Claudia Quieroga and Dr. Ana Gomes

Dr. Ana Gomes, the stroke unit coordinator from Tondela-Viseu Hospital Centre who is also Portugal’s RES-Q Coordinator and an ardent supporter of the Angels Initiative, was one of the physicians concerned by how the pandemic affected the treatment speed of stroke patients. 

Portugal held its first COVID-19 webinar on 3 April 2020, and it was there when she first noticed how many hospitals were reporting longer wait, slower DTN times and other worrying trends due to COVID-19. Being a data-oriented person that she is, she wanted to see for herself how the pandemic had affected the stroke pathway in her hospital. 

Considered one of the bright spots in Portugal, the stroke team in this hospital are very prone to learning by conducting simulations and constantly practice quality monitoring (they register the most patients for RES-Q in Portugal), as evidenced by the nine ESO-Angels Awards they have won – five of which were Diamond-level awards. 

At this point, the hospital had recovered some normality in its routines, but during the pandemic peak, their Stroke Unit was moved to another room to make space for COVID-19 patients. They also had to deal with a few setbacks such as having all Stroke Unit nurses quarantined for 14 days.  

Stroke simulation at Tondela-Viseu Hospital Center

Their protocol was to assume that all stroke patients are infected by the COVID-19 virus. When a potential stroke patient arrives at the ED, they must dress up in PPE but everything else remained the same – including pre-notification (received patient already in PPE), priority blood test, direct to CT and treat at CT. 

When there is a high suspicion that a patient might be infected, thorax CT is conducted after treatment. Once all radiology tests (including angio) are completed, the patient is taken to an ED room to collect the samples for COVID-19 test, where they will stay until the results are available. In the case of a thrombectomy candidate, the patient is transferred and received as if they are a COVID-19 positive patient. 

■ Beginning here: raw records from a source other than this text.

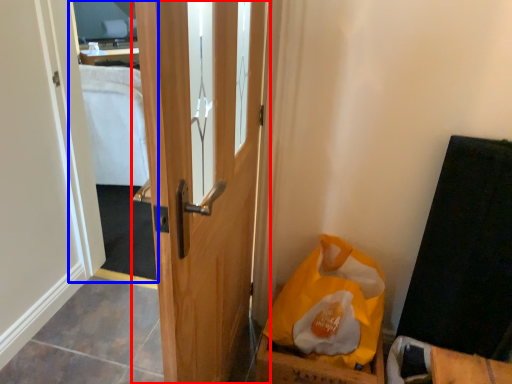 Question: Which object appears closest to the camera in this image, door (highlighted by a red box) or mirror (highlighted by a blue box)?

Choices:
 (A) door
 (B) mirror

Answer: (A) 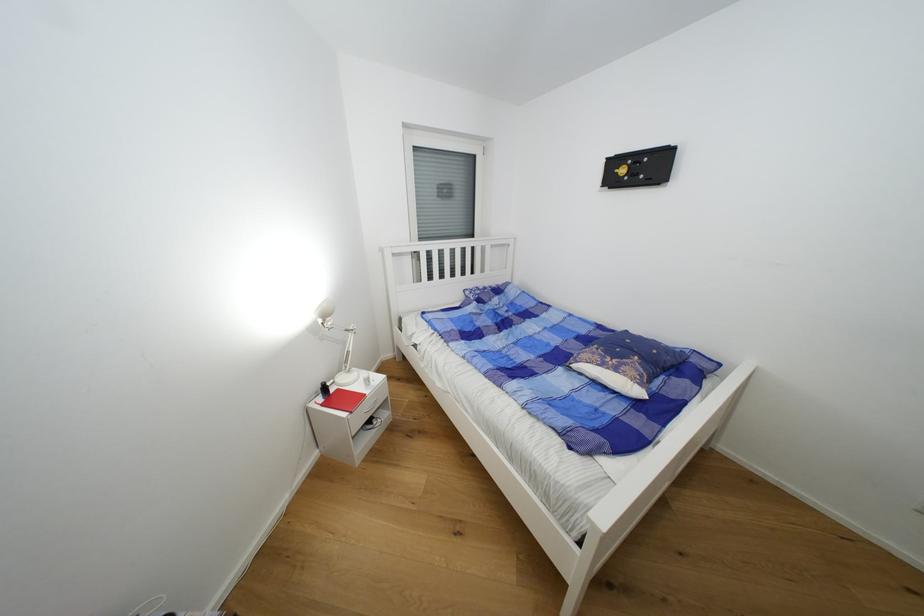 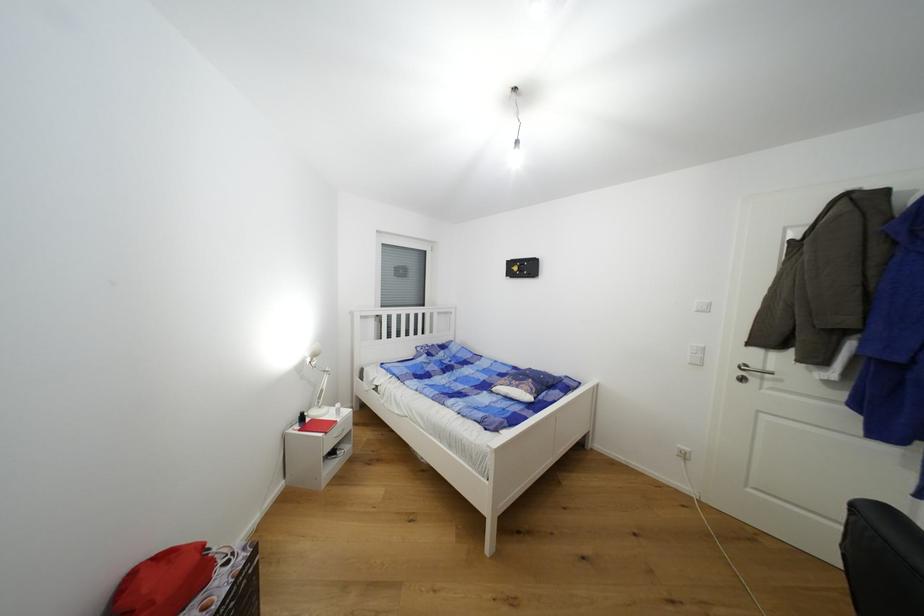 Question: The images are taken continuously from a first-person perspective. In which direction are you moving?

Choices:
 (A) Left
 (B) Right
 (C) Forward
 (D) Backward

Answer: (D)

In May 2020, Dr. Gomes decided that it was time to evaluate this protocol by conducting a blind simulation and, having received an approval from the Director of ED, she kindly invited Angels Consultant Claudia Queiroga to observe. 

“The main difference I could see was the PPE. People who were around the patient had to wear a set, and those who didn’t had to guard their distance. Dressing into one seemed a bit frustrating but the team were very efficient as they were already used to it,” she noted. 

Stroke Team of Tondela-Viseu Hospital Centre after simulation

The result of the simulation was surprising for everyone involved. On average, there wasn’t much difference in the team’s time and performance compared to before the pandemic. The simulation was a wake-up call for the team that, despite all their worries, COVID-19 does not affect code stroke too significantly. If we keep training all the crucial steps – such as how to don PPEs quickly – everything will feel as natural as before the pandemic times.